The data START
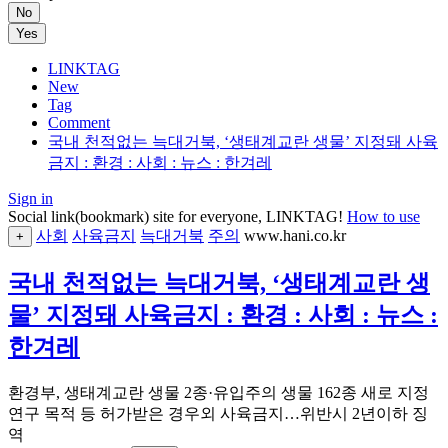
No
Yes
LINKTAG
New
Tag
Comment
국내 천적없는 늑대거북, ‘생태계교란 생물’ 지정돼 사육
금지 : 환경 : 사회 : 뉴스 : 한겨레
Sign in
Social link(bookmark) site for everyone, LINKTAG!
How to use
사회
사육금지
늑대거북
주의
www.hani.co.kr
+
국내 천적없는 늑대거북, ‘생태계교란 생
물’ 지정돼 사육금지 : 환경 : 사회 : 뉴스 :
한겨레
환경부, 생태계교란 생물 2종·유입주의 생물 162종 새로 지정
연구 목적 등 허가받은 경우외 사육금지…위반시 2년이하 징
역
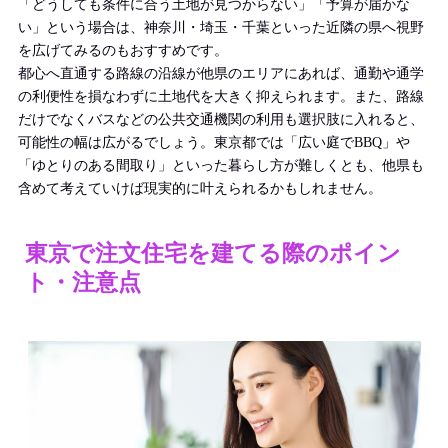
「どうしても条件に合う土地が見つからない」「予算が届かな
い」という場合は、神奈川・埼玉・千葉といった近隣の県へ視野
を広げてみるのもおすすめです。
都心へ直通する路線の沿線が他県のエリアにあれば、通勤や通学
の利便性を損なわずに土地代を大きく抑えられます。また、路線
だけでなくバスなどの公共交通機関の利用も選択肢に入れると、
可能性の幅は広がるでしょう。東京都では「広い庭でBBQ」や
「ゆとりのある間取り」といった暮らし方が難しくとも、他県も
含めて考えていけば現実的に叶えられるかもしれません。
東京で注文住宅を建てる際のポイン
ト・注意点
The data END
Task description:
In the records above, how many lines include "천적없는"? Reply only with the number.

Answer for the task:
2